Big change coming to Aussie products
ALL Australian packaging will be re-usable or recyclable into other purposes by 2025 under bold plan to rescue us from being smothered by our own waste.
Environment Minister Josh Frydenberg called the issue urgent and important as he met with state counterparts and local government to discuss solutions on Friday.
Governments pledged to increase recycling efforts by using waste for road and construction and to limit food leftovers.
And the packaging industry has agreed to, within seven years, use only materials which are compostable, reusable or recyclable.
This would remove one of the biggest sources of untreatable waste, and ordinary Australians also will have to change habits and not just fill the recycling bin on their kerb.
Prime Minister Malcolm Turnbull today warned Australian households and industry: We must recycle more waste.
"There is no question that we are going to have to recycle more," the Mr Turnbull told reporters.
"We are going to have to look very carefully at how much plastic waste that we can avoid creating in the first place."
Mr Turnbull said: "Australians are actually very good recyclers. You've all got lots of coloured bins. You're all familiar with it. But we are going to have to do more."
Australia produces some 64 million tonnes of garbage a year of which 35 tonnes is recycled.
Some four million tonnes of recyclable material is exported, and of that 1.3 million tonnes went to China.
But China has banned these imports from around 100 countries including Australia and the extra waste eradication burden threatens to bust the budgets of local councils.
The garbage which had been sent to China was about 30 per cent of our recyclable paper and 35 per cent of our recyclable plastic - or four per cent of what we recycle.

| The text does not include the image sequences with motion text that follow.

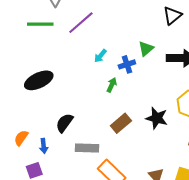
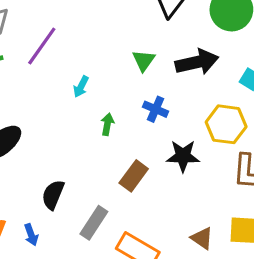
blue cross: (127, 64) -> (156, 109), moved, turned -35
gray rectangle: (87, 148) -> (94, 223), turned -45

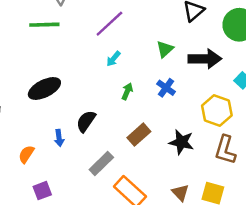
purple line: (42, 46) -> (109, 24), moved
black star: (183, 156) -> (181, 142), moved
black semicircle: (53, 195) -> (86, 121), moved
blue arrow: (31, 235) -> (59, 138), moved

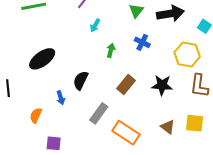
purple square: (42, 191) -> (54, 143), turned 35

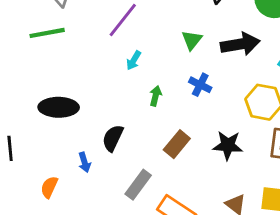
black ellipse: (42, 59) -> (59, 107), turned 36

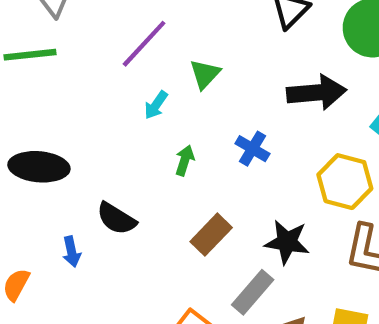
green triangle: (192, 40) -> (205, 74), moved
black semicircle: (113, 138) -> (116, 219), turned -88
gray rectangle: (138, 185) -> (253, 292), moved

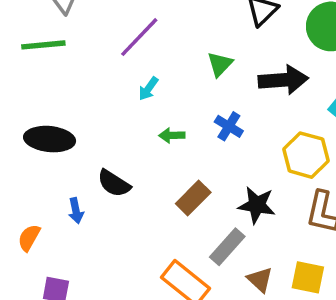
green triangle: (205, 74) -> (220, 64), moved
green arrow: (185, 160) -> (172, 135), turned -110

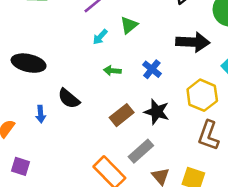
green triangle: (220, 64) -> (129, 25), moved
black star: (257, 205) -> (157, 112), moved

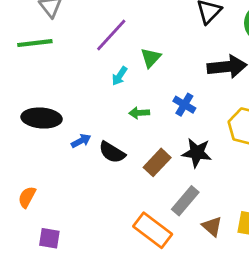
black semicircle: (69, 99) -> (112, 152), moved
blue arrow: (41, 114) -> (81, 141), moved, turned -105

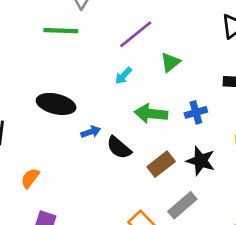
cyan arrow: (120, 76) -> (123, 76), moved
blue cross: (184, 105) -> (196, 112), turned 35
green arrow: (139, 113) -> (151, 114), size x1.6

The extra tonnage could be burned to create electricity, and the Federal Government has already spent $200 million on turning garbage into energy.
The least preferred option would be simply to dig big holes and bury the waste.
Minister Frydenberg has been pushing the plan to ensure packaging is recyclable, reusable or compostable, which would eliminate much of household rubbish. States are heading to bans on plastic bags used by retail outlets.
And in a major step, Australian industry has agreed to reduce the use of microbeads, which are found in cosmetics and other beauty products.
Mr Frydenberg said an independent assessment commissioned by the Government found that of approximately 4400 relevant supermarket and pharmacy products inspected, only six per cent were found to contain microbeads.
"While our original target was 90 per cent, we will continue the good work done to date until 100 per cent of cosmetics and personal care products are microbead-free," Minister Frydenberg said.
He said microbeads were plastic particles of around one millimetre in diameter widely used as an ingredient in cosmetic and personal care products, especially exfoliants.
They can harm marine life and marine environments because of their composition, ability to attract toxins and ability to transfer up the marine food chain.
"They can also pollute our waterways, meaning the removal of products containing microbeads from our supermarket and pharmacy shelves will not only benefit the environment, but also human health," he said.